Vpachec3 (talk) 21:59, 25 October 2015 (PDT)
Kevin Wyllie
- What were the main issues with the data and analysis identified by Baggerly and Coombs? What best practices enumerated by DataONE were violated? Which of these did Dr. Baggerly claim were common issues?
- Baggerly points out confounding in experimental design (mixing up interpretation of results: sensitive versus resistant), mixing up sample/gene/group labels, and incomplete documentation (which hides the previously-mentioned mistakes). DataONE mentions that data should be stored in a format which allows it to be used by any application. This was violated when the researchers added a column name to the gene ID’s, which tricked their code into offsetting each gene by one.
- What recommendations does Dr. Baggerly recommend for reproducible research? How do these correspond to what DataONE recommends?

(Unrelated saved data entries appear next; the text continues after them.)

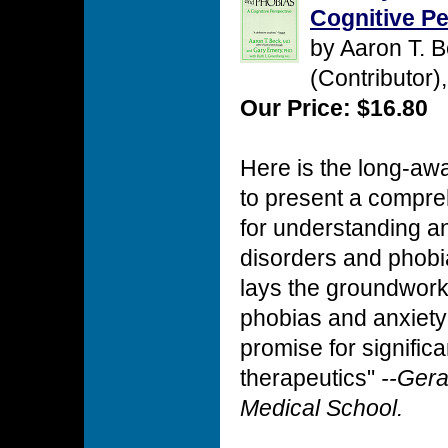
Cognitive Pe
by Aaron T. 
(Contributor)
Our Price: $16.80
Here is the long-awai
to present a compre
for understanding an
disorders and phobi
lays the groundwork 
phobias and anxiety
promise for signific
therapeutics"
--Gera
Medical School.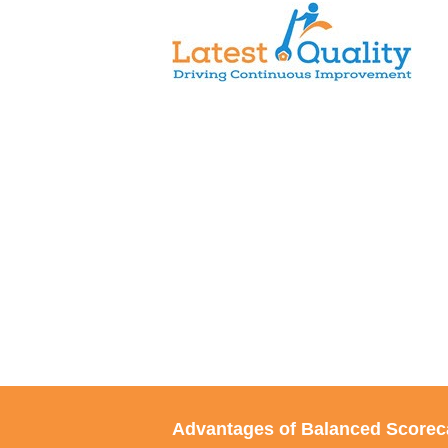
Skip
to
content
Advantages of Balanced Scorec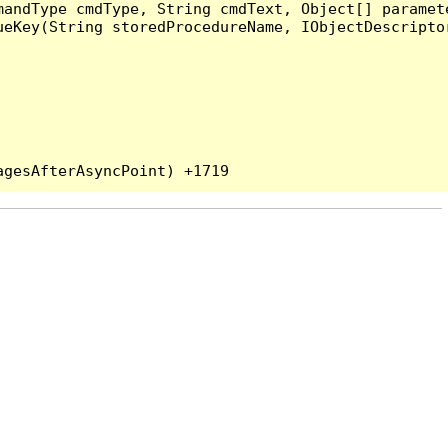
andType cmdType, String cmdText, Object[] paramete
eKey(String storedProcedureName, IObjectDescriptor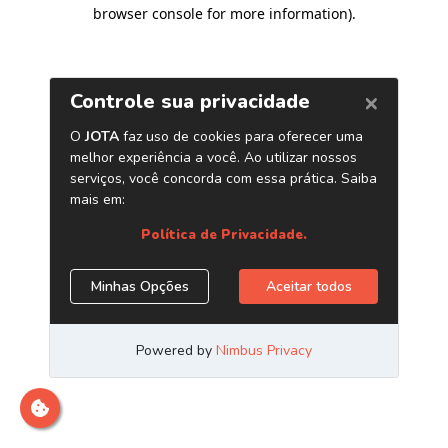
browser console for more information)
.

- Baggerly recommends appropriately labeling data, and providing code (provenance) so that it can be tested by third parties. Baggerly thinks these things should be required before beginning clinical trials. DataONE recommends using “descriptive column names” as well as dataset provenance.
- Do you have any further reaction to this case after viewing Dr. Baggerly's talk?

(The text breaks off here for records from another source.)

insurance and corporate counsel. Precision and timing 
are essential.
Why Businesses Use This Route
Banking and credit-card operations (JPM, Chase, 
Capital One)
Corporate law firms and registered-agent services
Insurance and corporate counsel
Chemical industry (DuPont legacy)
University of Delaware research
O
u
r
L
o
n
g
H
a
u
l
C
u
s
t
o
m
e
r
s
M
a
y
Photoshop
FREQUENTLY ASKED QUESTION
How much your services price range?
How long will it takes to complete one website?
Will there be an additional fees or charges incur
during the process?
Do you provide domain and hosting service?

- Dr. Baggerly speaks quite fast and uses some terminology that is unfamiliar to me, so after watching the video twice, I’m still not entirely sure which “errors” he is implying Dr. Potti committed intentionally (if any). To me, this contrasts with the 60 Minutes segment which seemed to mention solely the deliberate manipulation of the data. The off-by-one index error, for example, seems like it could have been an honest mistake (not to say this would relieve Potti of culpability), as I can’t imagine how that would actually add to the (false) significance of the results.
- Go back to the Merrell et al. (2002) paper and look at your "sanity check" where you compared the fold changes and p values for certain genes between your work and the paper. Did the values match? Why do you think that is? Do you think there is sufficient information there for you to reproduce their data analysis? Why or why not?
Brandon Klein
- What were the main issues with the data and analysis identified by Baggerly and Coombs? What best practices enumerated by DataONE were violated? Which of these did Dr. Baggerly claim were common issues?
- What recommendations does Dr. Baggerly recommend for reproducible research? How do these correspond to what DataONE recommends?
- Do you have any further reaction to this case after viewing Dr. Baggerly's talk?
- Go back to the Merrell et al. (2002) paper and look at your "sanity check" where you compared the fold changes and p values for certain genes between your work and the paper. Did the values match? Why do you think that is? Do you think there is sufficient information there for you to reproduce their data analysis? Why or why not?